Cell-surface biotinylation, immunoprecipitation, and Western blotting
Cell-surface biotinylation of H9 cells was performed according to the supplier’s protocol with EZ-Link Sulfo-NHS-LC-Biotin (Pierce Biotechnology). Biotin-labeled H9 cells were treated with lysis buffer (25 mM Tris-HCl, pH 7.5, 250 mM NaCl, 5 mM EDTA, 1% Nonidet P-40, 2 μg/ml aprotinin, 100 μg/ml phenylmethane sulfonyl-fluoride, and 5 μg/ml leupeptin) at 4°C for 20 min. Nuclei were removed by centrifugation, and the cell lysates were stored at -70°C before use. To remove the cellular proteins that nonspecifically bind to Protein G plus-Sepharose (Santa Cruz Biotechnology, Santa Cruz, Calif.), the cell lysate from approximately 1×107 cells was incubated with 20 μl Protein G plus-Sepharose at 4°C for 2 h, and the beads were recovered and extensively washed with lysis buffer to use as a negative control for the immunoprecipitation experiment. To immunoprecipitate the antigens recognized by the MAbs and anti-CD9 antibodies, the pre-cleared lysates were incubated with approximately 1 µg MAbs or anti-CD9 antibodies (sc-9148, Santa Cruz; CBL162, Chemicon) at 4°C overnight and further incubated with Protein G plus-Sepharose as described above. The beads were extensively washed with lysis buffer, and the bound proteins were eluted from the beads by heating at 100°C for 5 min. The pre-cleared lysate and eluted proteins were fractionated by sodium dodecyl-sulfate polyacrylamide gel electrophoresis (SDS-PAGE) on a 10% polyacrylamide gel under denaturing conditions and transferred to a nitrocellulose membrane for Western blotting. The membrane was blocked in 5% skim milk in PBST (PBS containing 0.1% Tween 20) at room temperature for 1 h. After two rinses with PBST, the membrane was incubated with horseradish peroxidase (HRP)-conjugated streptavidin (1:4,000; GE Healthcare) at room temperature for 1 h. Following extensive washing, the biotinylated proteins were visualized by enhanced chemiluminescence (ECL) detection reagent (GE Healthcare). For Western blot analysis, cell lysates were prepared as described above without biotinylation and subjected to Western blotting with anti-CD9 antibodies (Santa Cruz or BD Biosciences), followed by HRP-conjugated anti-rabbit or mouse IgG (Santa Cruz) at room temperature in the dark for 1 h. The immunoblots were visualized by using ECL detection reagent as described above.
Results and discussion
Generation of a panel of MAbs against undifferentiated H9 cells
Undifferentiated H9 cells were cultured routinely as described above. Differentiated H9 cells were induced by incorporating RA into the medium and cultured for at least 20 days as described previously (Draper et al. 2002; Henderson et al. 2002). The undifferentiated state of H9 cells was confirmed in flow cytometric analysis by using anti-SSEA1, anti-SSEA3, anti-SSEA4, anti-TRA-1–60, and anti-TRA-1–81 antibodies as described previously (Fig. 1a; Chadwick et al. 2003; Son et al. 2005). After treatment of H9 cells with RA for 20 days, undifferentiated markers of hESCs such as SSEA3, SSEA4, TRA-1–60, and TRA-1–81 were drastically down-regulated, whereas differentiated marker SSEA1 was slightly up-regulated as expected (Fig. 1b; Draper et al. 2002). To generate a panel of hybridomas secreting MAbs that bound to the undifferentiated but not to the differentiated H9 cells, the differentiated H9 cells were immunized into the right hind footpads of Balb/c mice as a decoy immunogen, and then the undifferentiated H9 cells were immunized into the left hind footpads 3 days later as described previously (Yin et al. 1997). After seven injections, the lymphocytes from the left hind popliteal lymph nodes were fused to FO myeloma cells.

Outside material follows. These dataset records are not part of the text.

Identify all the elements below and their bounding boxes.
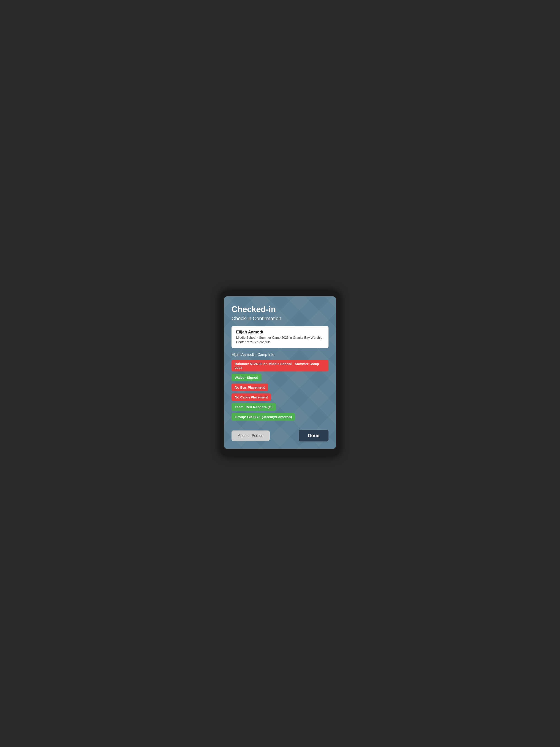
person-card: Elijah Aamodt Middle School - Summer Cam… (232, 326, 328, 348)
page-title: Checked-in (232, 305, 328, 314)
badge-bus: No Bus Placement (232, 384, 268, 391)
tablet-screen: Checked-in Check-in Confirmation Elijah … (224, 297, 336, 449)
done-button[interactable]: Done (299, 430, 328, 441)
page-subtitle: Check-in Confirmation (232, 316, 328, 321)
badge-cabin: No Cabin Placement (232, 393, 271, 401)
bottom-buttons: Another Person Done (232, 430, 328, 441)
badge-team: Team: Red Rangers (G) (232, 403, 276, 411)
another-person-button[interactable]: Another Person (232, 431, 270, 441)
person-detail: Middle School - Summer Camp 2023 in Gran… (236, 336, 324, 344)
badge-waiver: Waiver Signed (232, 374, 262, 381)
person-name: Elijah Aamodt (236, 330, 324, 335)
badge-group: Group: GB-6B-1 (Jeremy/Cameron) (232, 413, 295, 421)
tablet-frame: Checked-in Check-in Confirmation Elijah … (220, 291, 340, 456)
badge-balance: Balance: $124.00 on Middle School - Summ… (232, 360, 328, 371)
camp-info-label: Elijah Aamodt's Camp Info (232, 353, 328, 357)
badges-container: Balance: $124.00 on Middle School - Summ… (232, 360, 328, 421)
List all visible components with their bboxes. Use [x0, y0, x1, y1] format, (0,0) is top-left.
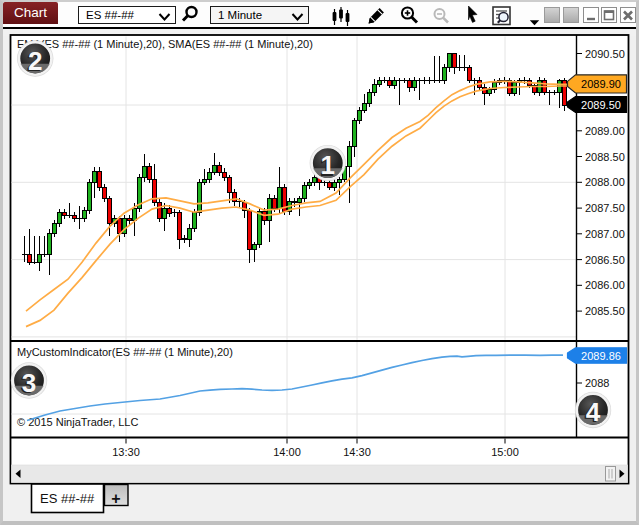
svg-text:2088.50: 2088.50	[585, 151, 625, 163]
svg-text:4: 4	[586, 397, 601, 427]
svg-text:2086.50: 2086.50	[585, 254, 625, 266]
svg-text:2085.50: 2085.50	[585, 305, 625, 317]
svg-text:3: 3	[22, 368, 36, 398]
svg-text:15:00: 15:00	[491, 446, 519, 458]
svg-text:2088: 2088	[585, 377, 609, 389]
svg-text:MyCustomIndicator(ES ##-## (1: MyCustomIndicator(ES ##-## (1 Minute),20…	[17, 346, 233, 358]
svg-text:13:30: 13:30	[112, 446, 140, 458]
svg-text:2: 2	[28, 46, 42, 76]
svg-text:2089.90: 2089.90	[581, 78, 621, 90]
svg-text:ES ##-##: ES ##-##	[40, 491, 95, 506]
svg-text:2087.00: 2087.00	[585, 228, 625, 240]
svg-text:2088.00: 2088.00	[585, 176, 625, 188]
svg-text:2089.50: 2089.50	[581, 99, 621, 111]
svg-text:1: 1	[321, 150, 335, 180]
svg-text:2090.50: 2090.50	[585, 48, 625, 60]
svg-text:+: +	[111, 490, 120, 507]
svg-text:EMA(ES ##-## (1 Minute),20), S: EMA(ES ##-## (1 Minute),20), SMA(ES ##-#…	[17, 38, 313, 50]
svg-text:2087.50: 2087.50	[585, 202, 625, 214]
svg-text:14:00: 14:00	[273, 446, 301, 458]
svg-text:2086.00: 2086.00	[585, 279, 625, 291]
svg-text:14:30: 14:30	[343, 446, 371, 458]
svg-text:2089.86: 2089.86	[581, 350, 621, 362]
svg-text:2089.00: 2089.00	[585, 125, 625, 137]
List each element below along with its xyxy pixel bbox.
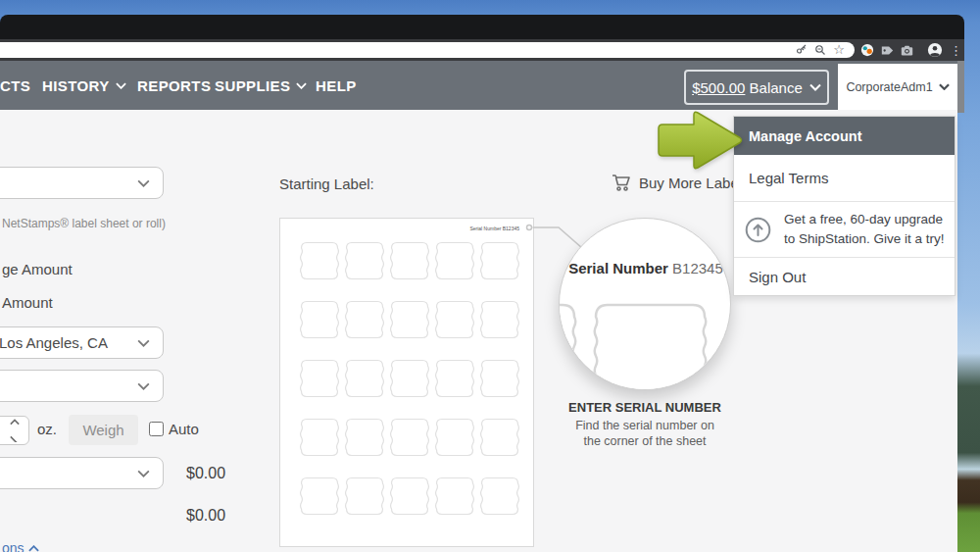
buy-more-labels-link[interactable]: Buy More Labels — [612, 175, 750, 191]
ship-from-value: Los Angeles, CA — [0, 334, 108, 351]
serial-caption-line2: the corner of the sheet — [534, 433, 756, 449]
upgrade-arrow-icon — [745, 217, 771, 243]
nav-item-reports[interactable]: REPORTS — [137, 61, 211, 110]
mail-class-select[interactable] — [0, 370, 164, 402]
stamp-cell[interactable] — [345, 300, 384, 339]
options-link[interactable]: ons — [2, 540, 39, 552]
chevron-down-icon — [137, 470, 150, 477]
stamp-cell[interactable] — [390, 359, 429, 398]
promo-line2: to ShipStation. Give it a try! — [784, 231, 945, 246]
stepper-down-icon[interactable] — [10, 435, 20, 442]
stamp-cell[interactable] — [345, 359, 384, 398]
zoom-icon[interactable] — [814, 44, 826, 56]
stamp-cell[interactable] — [300, 359, 339, 398]
stamp-cell[interactable] — [390, 300, 429, 339]
browser-titlebar — [0, 15, 964, 39]
weigh-button[interactable]: Weigh — [69, 415, 138, 445]
stamp-cell[interactable] — [300, 300, 339, 339]
stamp-cell[interactable] — [435, 477, 474, 516]
oz-label: oz. — [37, 421, 57, 437]
browser-menu-icon[interactable]: ⋮ — [950, 43, 962, 58]
stamp-cell[interactable] — [435, 300, 474, 339]
nav-item-supplies[interactable]: SUPPLIES — [215, 61, 307, 110]
chevron-down-icon — [116, 82, 126, 89]
serial-magnifier: Serial Number B12345 — [559, 218, 731, 390]
stamp-cell[interactable] — [480, 418, 519, 457]
chevron-down-icon — [296, 82, 307, 89]
chevron-down-icon — [137, 179, 150, 187]
stepper-up-icon[interactable] — [10, 419, 20, 426]
menu-item-sign-out[interactable]: Sign Out — [734, 258, 955, 295]
ship-from-select[interactable]: Los Angeles, CA — [0, 326, 164, 359]
account-dropdown-menu: Manage Account Legal Terms Get a free, 6… — [733, 116, 956, 296]
extension-icon[interactable] — [860, 43, 874, 57]
amount-label: Amount — [2, 294, 53, 311]
chevron-down-icon — [809, 83, 821, 91]
balance-amount: $500.00 — [692, 79, 745, 96]
menu-item-shipstation-promo[interactable]: Get a free, 60-day upgradeto ShipStation… — [734, 202, 955, 258]
label-sheet-preview: Serial Number B12345 — [279, 218, 534, 547]
postage-amount-label: ge Amount — [2, 261, 73, 277]
serial-caption-title: ENTER SERIAL NUMBER — [534, 400, 756, 415]
sheet-serial-number: Serial Number B12345 — [469, 226, 519, 231]
bookmark-star-icon[interactable]: ☆ — [833, 44, 845, 56]
promo-line1: Get a free, 60-day upgrade — [784, 212, 943, 226]
chevron-down-icon — [137, 339, 150, 347]
serial-caption-line1: Find the serial number on — [534, 418, 756, 433]
stamp-cell[interactable] — [390, 477, 429, 516]
stamp-cell[interactable] — [300, 477, 339, 516]
pointer-arrow — [655, 110, 745, 171]
auto-label: Auto — [169, 421, 199, 437]
stamp-cell[interactable] — [435, 241, 474, 280]
magnified-stamps — [560, 219, 731, 390]
weight-stepper[interactable] — [0, 416, 29, 445]
chevron-down-icon — [137, 382, 150, 390]
nav-item-contacts[interactable]: CTS — [0, 61, 30, 110]
stamp-cell[interactable] — [435, 418, 474, 457]
serial-caption: ENTER SERIAL NUMBER Find the serial numb… — [534, 400, 756, 449]
address-bar[interactable]: ☆ — [0, 42, 855, 58]
balance-button[interactable]: $500.00 Balance — [684, 70, 829, 105]
tag-icon[interactable] — [881, 44, 894, 57]
menu-item-legal-terms[interactable]: Legal Terms — [734, 155, 955, 202]
cart-icon — [612, 175, 630, 191]
nav-item-help[interactable]: HELP — [316, 61, 357, 110]
netstamps-note: NetStamps® label sheet or roll) — [2, 217, 166, 230]
menu-item-manage-account[interactable]: Manage Account — [734, 117, 955, 155]
profile-icon[interactable] — [927, 42, 943, 58]
stamp-cell[interactable] — [480, 241, 519, 280]
stamp-cell[interactable] — [300, 418, 339, 457]
postage-cost-value: $0.00 — [186, 465, 225, 482]
stamp-cell[interactable] — [480, 477, 519, 516]
nav-item-history[interactable]: HISTORY — [42, 61, 126, 110]
chevron-down-icon — [939, 83, 950, 90]
chevron-up-icon — [28, 545, 39, 552]
account-menu-trigger[interactable]: CorporateAdm1 — [838, 64, 957, 110]
starting-label-title: Starting Label: — [279, 176, 374, 192]
extra-services-select[interactable] — [0, 457, 164, 489]
stamp-cell[interactable] — [390, 241, 429, 280]
stamp-cell[interactable] — [345, 418, 384, 457]
total-cost-value: $0.00 — [186, 507, 225, 525]
stamp-cell[interactable] — [435, 359, 474, 398]
scrollbar[interactable] — [957, 61, 964, 113]
stamp-cell[interactable] — [345, 241, 384, 280]
auto-checkbox[interactable] — [149, 422, 164, 436]
stamp-cell[interactable] — [480, 359, 519, 398]
magnified-serial: Serial Number B12345 — [560, 260, 731, 276]
stamp-cell[interactable] — [300, 241, 339, 280]
stamp-cell[interactable] — [480, 300, 519, 339]
key-icon[interactable] — [796, 44, 808, 56]
label-type-select[interactable] — [0, 167, 164, 199]
stamp-cell[interactable] — [345, 477, 384, 516]
stamp-cell[interactable] — [390, 418, 429, 457]
browser-extension-area: ⋮ — [860, 40, 962, 60]
camera-icon[interactable] — [901, 44, 913, 57]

Out of a total of 480 hybridomas selected, 79 hybridomas secreted MAbs that bound to the undifferentiated H9 cells as shown by flow cytometric analysis. To determine whether the 79 clones were able to bind to the differentiated H9 cells, RA-treated differentiated H9 cells were also included in the flow cytometric analysis. Only nine clones (11.4%) were able to bind to both the undifferentiated and differentiated H9 cells, indicating that approximately 89% of the hybridoma clones exhibited a significant decrease in binding to the undifferentiated H9 cells upon differentiation. Of the 79 hybridoma clones, 37 clones that bound to the undifferentiated H9 cells, but weakly or not at all to the RA-differentiated H9 cells, were subcloned by limiting dilution (Table 1, Fig. 1). In the isotyping analysis of the subcloned MAbs, 32 MAbs were IgGs and κs, and 5 MAbs were IgMs and κs. Although some MAbs showed a similar binding pattern in the flow cytometric analysis, most of the MAbs exhibited different patterns of binding (Fig. 1c), suggesting that they recognized different surface molecules on the undifferentiated H9 cells. Binding was also confirmed by the immunocytochemical method (see Fig. 1d for a representative result).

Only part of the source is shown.